Il Festival della Fotografia Etica di Lodi, sedicesima edizione, si appresta a spalancare le sue porte al mondo, offrendo un’immersione potente e imprescindibile nelle complesse narrazioni del nostro tempo.
L’immagine simbolo che introduce il festival è un grido silenzioso: una donna di Gaza stringe tra le braccia il corpo esanime del suo bambino, un’immagine che, per quanto angosciante, si fa specchio di una realtà drammatica troppo spesso anestetizzata dalla sovrabbondanza di stimoli visivi.
Alberto Prina, direttore artistico, sottolinea la necessità di questo confronto diretto con la sofferenza, un atto di responsabilità verso un pubblico abituato a una rappresentazione mediata della violenza.
La voce narrante del Festival risuona attraverso le opere di Loay Ayyoub, fotogiornalista palestinese impossibilitato a lasciare il suo paese, il cui lavoro, “The Tragedy of Gaza”, offre un frammento toccante di un conflitto senza fine.
Accanto a questo, lo sguardo di Diego Fedele illumina le ferite aperte della guerra in Ucraina, raccontando un capitolo cruciale con crudezza e realismo.
La ricchezza del Festival si manifesta nella pluralità delle sue mostre: oltre venti spazi espositivi ospiteranno quasi 150 fotografi provenienti da 40 paesi, per un totale di quasi mille immagini.
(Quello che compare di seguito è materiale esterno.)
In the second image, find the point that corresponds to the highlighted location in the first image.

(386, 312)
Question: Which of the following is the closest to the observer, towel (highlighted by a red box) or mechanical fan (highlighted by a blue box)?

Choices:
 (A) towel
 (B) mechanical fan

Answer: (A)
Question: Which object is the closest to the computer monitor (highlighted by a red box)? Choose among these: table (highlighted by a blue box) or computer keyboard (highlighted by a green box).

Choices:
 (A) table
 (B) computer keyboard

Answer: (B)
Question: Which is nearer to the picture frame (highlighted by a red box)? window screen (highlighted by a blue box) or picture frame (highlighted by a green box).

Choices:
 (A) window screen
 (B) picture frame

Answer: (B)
Non si tratta solo di una celebrazione del linguaggio fotografico, ma di un’occasione per un dialogo collettivo, un confronto che mira a scuotere le coscienze e a generare empatia.
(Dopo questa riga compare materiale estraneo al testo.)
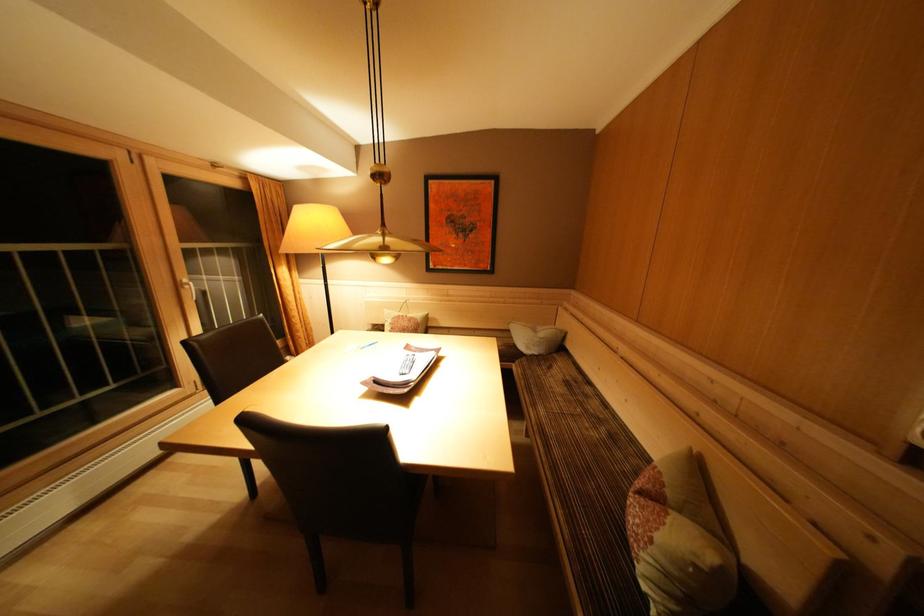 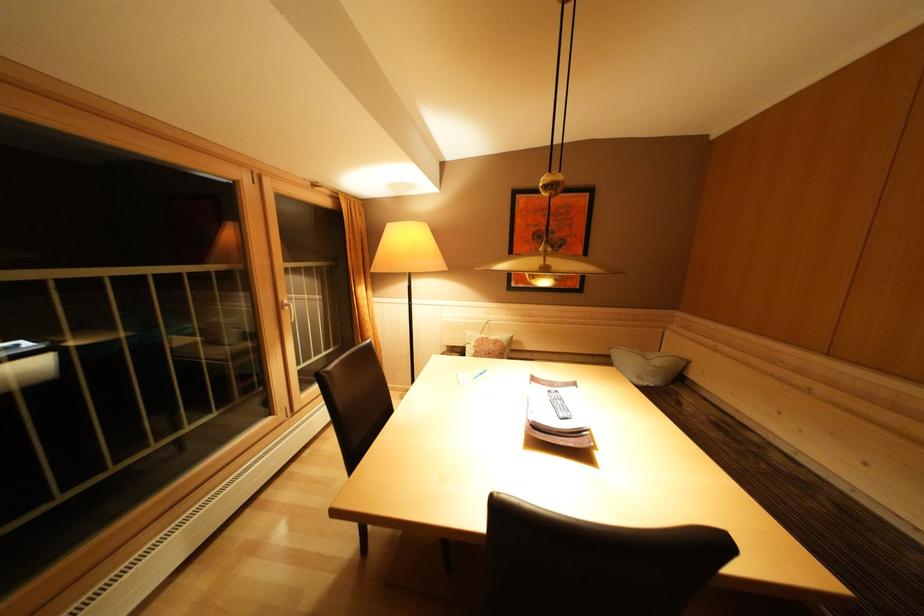 Question: Based on the continuous images, in which direction is the camera rotating? Reply with the corresponding letter.

Choices:
 (A) Left
 (B) Right
 (C) Up
 (D) Down

Answer: (A) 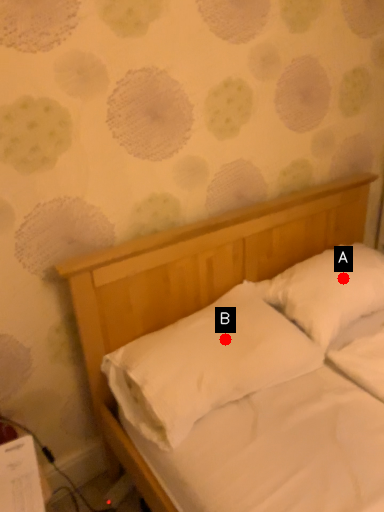 Question: Two points are circled on the image, labeled by A and B beside each circle. Which point is closer to the camera taking this photo?

Choices:
 (A) A is closer
 (B) B is closer

Answer: (B) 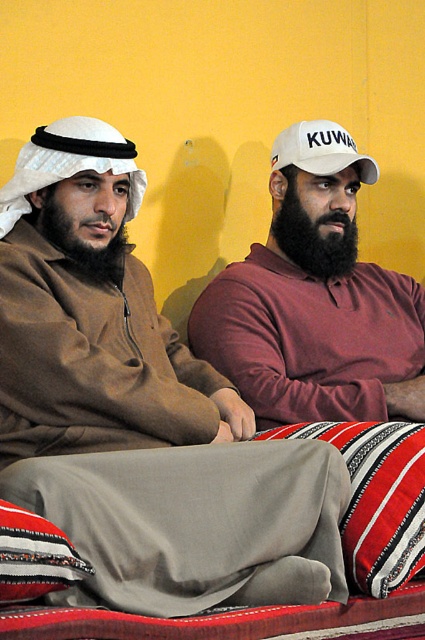 Is maroon cotton shirt at center wider than white fabric baseball cap at upper right?

Yes, maroon cotton shirt at center is wider than white fabric baseball cap at upper right.

Locate an element on the screen. The height and width of the screenshot is (640, 425). maroon cotton shirt at center is located at coordinates (314, 300).

Does point (274, 220) come farther from viewer compared to point (416, 522)?

Yes, it is.

Is point (261, 285) positioned before point (357, 509)?

No, it is behind (357, 509).

I want to click on maroon cotton shirt at center, so click(314, 300).

The height and width of the screenshot is (640, 425). Find the location of `maroon cotton shirt at center`. maroon cotton shirt at center is located at coordinates (314, 300).

Does white matte cap at upper right appear under white fabric baseball cap at upper right?

Yes, white matte cap at upper right is below white fabric baseball cap at upper right.

In the scene shown: Is the position of white matte cap at upper right more distant than that of white fabric baseball cap at upper right?

No, it is not.

Between point (169, 545) and point (328, 145), which one is positioned behind?

The point (328, 145) is more distant.

The width and height of the screenshot is (425, 640). What are the coordinates of `white matte cap at upper right` in the screenshot? It's located at (139, 408).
Il Festival, infatti, si propone come piattaforma per dare voce a temi sociali spesso marginalizzati, creando ponti tra culture diverse e promuovendo una riflessione profonda su diritti umani, dignità, ambiente e memoria.
Un focus significativo dell’edizione 2024 è dedicato al passato doloroso della Jugoslavia, con una mostra inedita che ripercorre il genocidio di Srebrenica a trent’anni di distanza.
Questa iniziativa, realizzata in collaborazione con la Fondazione VII, vuole stabilire un ponte tra le tragedie del passato e le guerre contemporanee, offrendo una prospettiva storica più ampia e complessa.
Il cuore pulsante del Festival è il World Report Award – Documenting Humanity, un riconoscimento che celebra la capacità della fotografia di testimoniare la condizione umana.
Federico Ríos si distingue con “Paths of Desperate Hope”, un reportage toccante che segue il percorso disperato di migranti che attraversano il Darién per raggiungere gli Stati Uniti.
Particolarmente significativa è l’opera di Cinzia Canneri, “Women’s Bodies as Battlefields”, che denuncia le violenze subite dalle donne eritree e tigrine, coinvolte in conflitti e perseguitazioni.
Il Festival non si limita a presentare immagini potenti; offre un’esperienza comunitaria unica.
Alberto Prina invita a non cercare i grandi nomi del fotogiornalismo, ma a scoprire il lavoro di fotografi emergenti e talentuosi che raccontano la realtà con onestà e coraggio.
La presenza di fotografi internazionali, disposti a dialogare con il pubblico, arricchisce ulteriormente l’offerta formativa.
Inoltre, Lodi ospita l’unica tappa lombarda del World Press Photo, un evento di rilevanza mondiale che, da quasi settant’anni, documenta il mondo attraverso la fotografia.
Questa mostra itinerante, con i suoi oltre 150 scatti provenienti da ogni continente, testimonia la potenza del linguaggio visivo come strumento di informazione e sensibilizzazione.
Il Festival della Fotografia Etica di Lodi, dunque, si conferma un appuntamento imprescindibile per chiunque desideri comprendere il mondo che ci circonda, confrontarsi con le sue contraddizioni e farsi portatore di un futuro più giusto e umano.